Im Hangar-7 ist das Undiskutierbare diskutabel
Und jetzt? Jetzt sendete Servus TV aus dem Hangar-7 eine Talkshow, wie es sie in Deutschland nicht (mehr?) gibt. Mit Rechtsradikalen persönlich, etwa dem in Deutschland von Medien als rechtsextrem neurechten Vordenker vorgestellten 48-jährigen Götz Kubitschek. Denn Österreich schaut durchaus nach Deutschland, und das gilt für die Rechten auch. Kubitschek wird auch vom Identitären Martin Sellner hoch verehrt und tituliert sich selbst als „Neuen Rechten“. Er residiert wie ein verarmter Junker auf einem ostdeutschen Rittergut in Schnellroda, wo er Bücher verlegt. Die Ziegen melkt seine Frau selbst. Personal ist teuer ganz ohne Untertanen und nur von ein paar Hiwis mit Kurzhaarschnitt unterstützt. Fernsehhonorare bezieht er nicht, außer eben neuerdings bei seinem Fernsehauftritt bei Servus TV in Michael Fleischhackers wöchentlichem Talk in Hangar-7.

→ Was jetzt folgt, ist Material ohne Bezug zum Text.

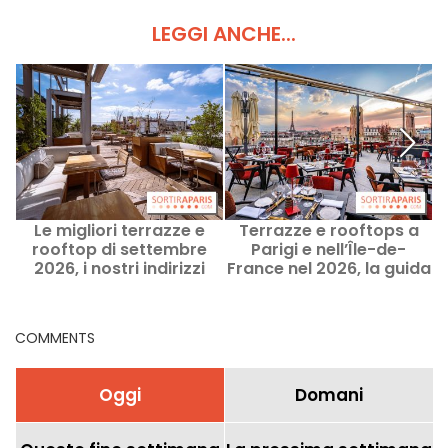
LEGGI ANCHE...
Le migliori terrazze e
Terrazze e rooftops a
rooftop di settembre
Parigi e nell’Île-de-
2026, i nostri indirizzi
France nel 2026, la guida
consigliati per chiudere
completa e definitiva
l'estate a Parigi
COMMENTS
Oggi
Domani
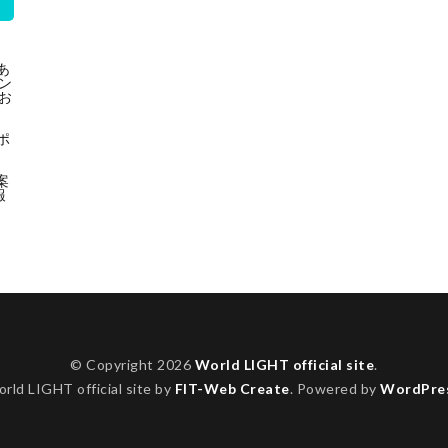
あ
ン
お
ポ
案
報
© Copyright 2026
World LIGHT official site
.
rld LIGHT official site by
FIT-Web Create
. Powered by
WordPre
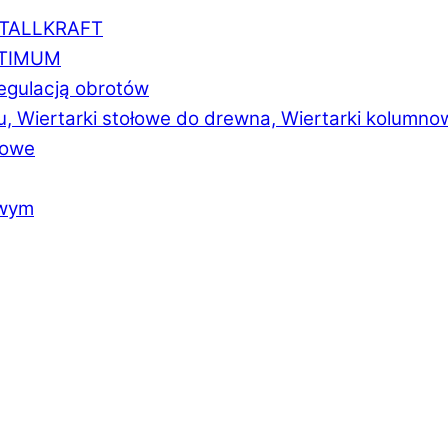
ETALLKRAFT
PTIMUM
regulacją obrotów
u, Wiertarki stołowe do drewna, Wiertarki kolumno
łowe
owym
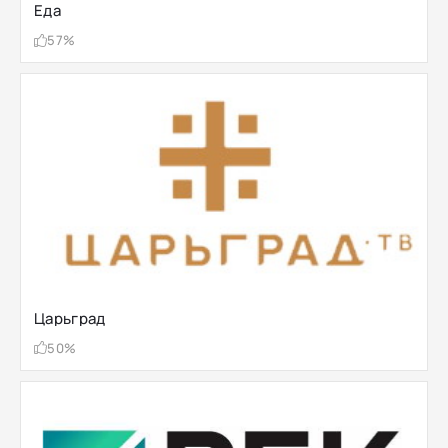
Еда
57%
Царьград
50%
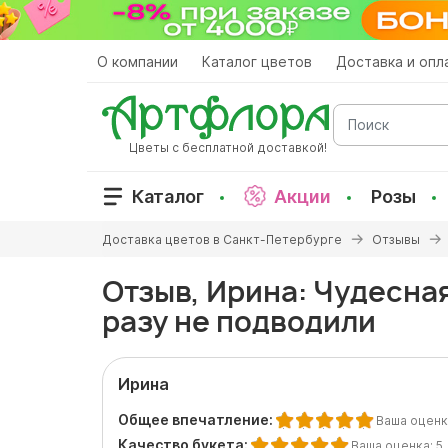
Перейти
к
основному
О компании
Каталог цветов
Доставка и опл
содержанию
Поиск
Цветы с бесплатной доставкой!
Каталог
Акции
Розы
Вы
Доставка цветов в Санкт-Петербурге
Отзывы
здесь
Отзыв, Ирина: Чудесна
разу не подводили
Ирина
Общее впечатление:
Ваша оценк
Качество букета:
Ваша оценка:
5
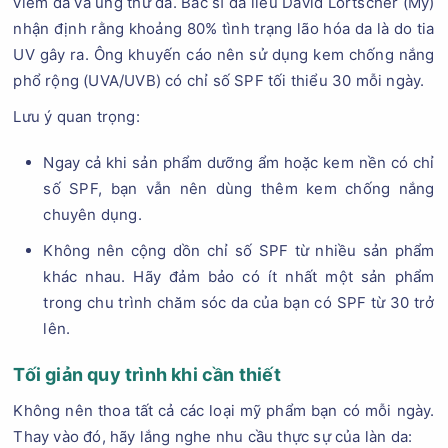
viêm da và ung thư da. Bác sĩ da liễu David Lortscher (Mỹ)
nhận định rằng khoảng 80% tình trạng lão hóa da là do tia
UV gây ra. Ông khuyến cáo nên sử dụng kem chống nắng
phổ rộng (UVA/UVB) có chỉ số SPF tối thiểu 30 mỗi ngày.
Lưu ý quan trọng:
Ngay cả khi sản phẩm dưỡng ẩm hoặc kem nền có chỉ
số SPF, bạn vẫn nên dùng thêm kem chống nắng
chuyên dụng.
Không nên cộng dồn chỉ số SPF từ nhiều sản phẩm
khác nhau. Hãy đảm bảo có ít nhất một sản phẩm
trong chu trình chăm sóc da của bạn có SPF từ 30 trở
lên.
Tối giản quy trình khi cần thiết
Không nên thoa tất cả các loại mỹ phẩm bạn có mỗi ngày.
Thay vào đó, hãy lắng nghe nhu cầu thực sự của làn da:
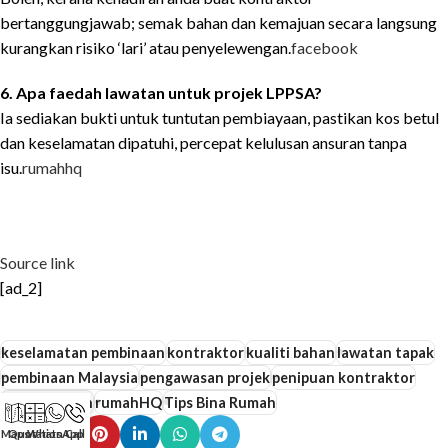
bertanggungjawab; semak bahan dan kemajuan secara langsung
kurangkan risiko ‘lari’ atau penyelewengan.
facebook
6. Apa faedah lawatan untuk projek LPPSA?
Ia sediakan bukti untuk tuntutan pembiayaan, pastikan kos betul
dan keselamatan dipatuhi, percepat kelulusan ansuran tanpa
isu.
rumahhq
Source link
[ad_2]
keselamatan pembinaan
kontraktor
kualiti bahan
lawatan tapak
pembinaan Malaysia
pengawasan projek
penipuan kontraktor
rumah impian
rumahHQ
Tips Bina Rumah
Maps
Quotation
WhatsApp
Call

Und dann wird es heftig – für deutsche Verhältnisse.
Hangar-7 ist eine österreichische Talkshow, die überdeutlich macht, was von den Big-4-Talkshows des deutschen Fernsehens tatsächlich zu halten ist. Der österreichische Moderator verweist seine Mitbewerber Illner, Maischberger, Will und Plasberg auf die Plätze durch hartes Nachfragen und schlichtes Zuhören einerseits und Laufenlassen andererseits – ganz wie es passt.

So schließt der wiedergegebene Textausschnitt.